=== Instructions to follow ===
Examine each line of the listing below. Copy those in which the string "подключение" appears.

=== Material for this exercise ===
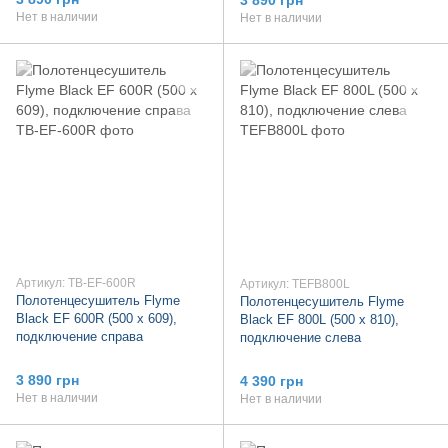
Нет в наличии
Нет в наличии
Артикул: TB-EF-600R
Артикул: TEFB800L
Полотенцесушитель Flyme
Полотенцесушитель Flyme
Black EF 600R (500 х 609),
Black EF 800L (500 х 810),
подключение справа
подключение слева
3 890 грн
4 390 грн
Нет в наличии
Нет в наличии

=== Your solution ===
подключение справа
подключение слева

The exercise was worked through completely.